:: Exercise directions ::
Where the string "малыша" occurs in a line of the data below, that line should be copied.

[Given information]

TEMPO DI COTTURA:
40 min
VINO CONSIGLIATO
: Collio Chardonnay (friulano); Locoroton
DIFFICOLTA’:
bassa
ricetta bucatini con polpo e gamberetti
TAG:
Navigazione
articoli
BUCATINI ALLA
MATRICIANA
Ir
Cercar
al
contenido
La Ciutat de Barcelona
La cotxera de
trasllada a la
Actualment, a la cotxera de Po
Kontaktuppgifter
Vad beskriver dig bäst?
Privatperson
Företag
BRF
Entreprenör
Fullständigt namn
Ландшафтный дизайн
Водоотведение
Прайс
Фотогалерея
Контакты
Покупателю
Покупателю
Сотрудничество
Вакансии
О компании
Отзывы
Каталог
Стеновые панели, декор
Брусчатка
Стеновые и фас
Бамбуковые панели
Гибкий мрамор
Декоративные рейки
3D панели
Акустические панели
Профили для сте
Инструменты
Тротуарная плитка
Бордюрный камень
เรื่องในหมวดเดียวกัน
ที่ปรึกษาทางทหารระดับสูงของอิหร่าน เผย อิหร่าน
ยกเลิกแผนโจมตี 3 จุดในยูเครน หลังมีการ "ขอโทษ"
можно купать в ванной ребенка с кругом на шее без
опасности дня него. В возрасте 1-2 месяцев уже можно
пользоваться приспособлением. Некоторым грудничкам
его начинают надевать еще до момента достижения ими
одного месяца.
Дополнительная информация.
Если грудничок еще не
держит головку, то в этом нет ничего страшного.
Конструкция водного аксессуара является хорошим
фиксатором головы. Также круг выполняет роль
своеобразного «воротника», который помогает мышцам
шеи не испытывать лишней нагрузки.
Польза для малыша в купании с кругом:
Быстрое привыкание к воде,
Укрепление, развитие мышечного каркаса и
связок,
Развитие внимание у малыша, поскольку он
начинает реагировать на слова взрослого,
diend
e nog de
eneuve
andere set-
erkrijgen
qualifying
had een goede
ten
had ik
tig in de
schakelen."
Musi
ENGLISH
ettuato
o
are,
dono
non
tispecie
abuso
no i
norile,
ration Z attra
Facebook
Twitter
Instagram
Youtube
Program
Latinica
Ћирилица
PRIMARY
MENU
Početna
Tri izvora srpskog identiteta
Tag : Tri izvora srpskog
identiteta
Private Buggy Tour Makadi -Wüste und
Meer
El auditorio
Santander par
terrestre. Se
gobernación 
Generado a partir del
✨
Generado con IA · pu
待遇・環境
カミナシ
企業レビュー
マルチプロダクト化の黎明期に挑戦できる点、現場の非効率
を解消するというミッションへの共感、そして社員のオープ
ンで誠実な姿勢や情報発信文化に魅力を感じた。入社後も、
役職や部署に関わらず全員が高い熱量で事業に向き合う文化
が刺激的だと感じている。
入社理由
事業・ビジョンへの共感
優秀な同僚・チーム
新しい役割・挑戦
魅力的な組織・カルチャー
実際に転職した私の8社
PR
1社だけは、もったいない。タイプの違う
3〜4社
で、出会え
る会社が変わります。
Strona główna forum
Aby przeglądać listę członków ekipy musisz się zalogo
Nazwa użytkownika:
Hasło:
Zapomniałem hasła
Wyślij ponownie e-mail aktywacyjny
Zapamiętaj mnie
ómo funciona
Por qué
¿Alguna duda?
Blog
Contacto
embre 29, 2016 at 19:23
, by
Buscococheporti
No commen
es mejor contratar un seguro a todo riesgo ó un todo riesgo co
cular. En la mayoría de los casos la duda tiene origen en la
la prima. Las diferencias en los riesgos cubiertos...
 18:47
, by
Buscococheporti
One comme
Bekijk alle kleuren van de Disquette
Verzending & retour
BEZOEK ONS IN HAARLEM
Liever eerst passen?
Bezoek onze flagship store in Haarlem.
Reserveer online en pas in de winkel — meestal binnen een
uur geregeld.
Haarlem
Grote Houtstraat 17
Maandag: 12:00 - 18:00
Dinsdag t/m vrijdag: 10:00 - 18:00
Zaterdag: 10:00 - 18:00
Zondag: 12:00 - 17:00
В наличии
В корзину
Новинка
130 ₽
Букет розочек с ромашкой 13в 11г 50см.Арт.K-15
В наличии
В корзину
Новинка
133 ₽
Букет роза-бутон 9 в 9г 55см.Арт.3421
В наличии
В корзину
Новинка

[/Given information]

:: Finished task ::
Польза для малыша в купании с кругом:
Развитие внимание у малыша, поскольку он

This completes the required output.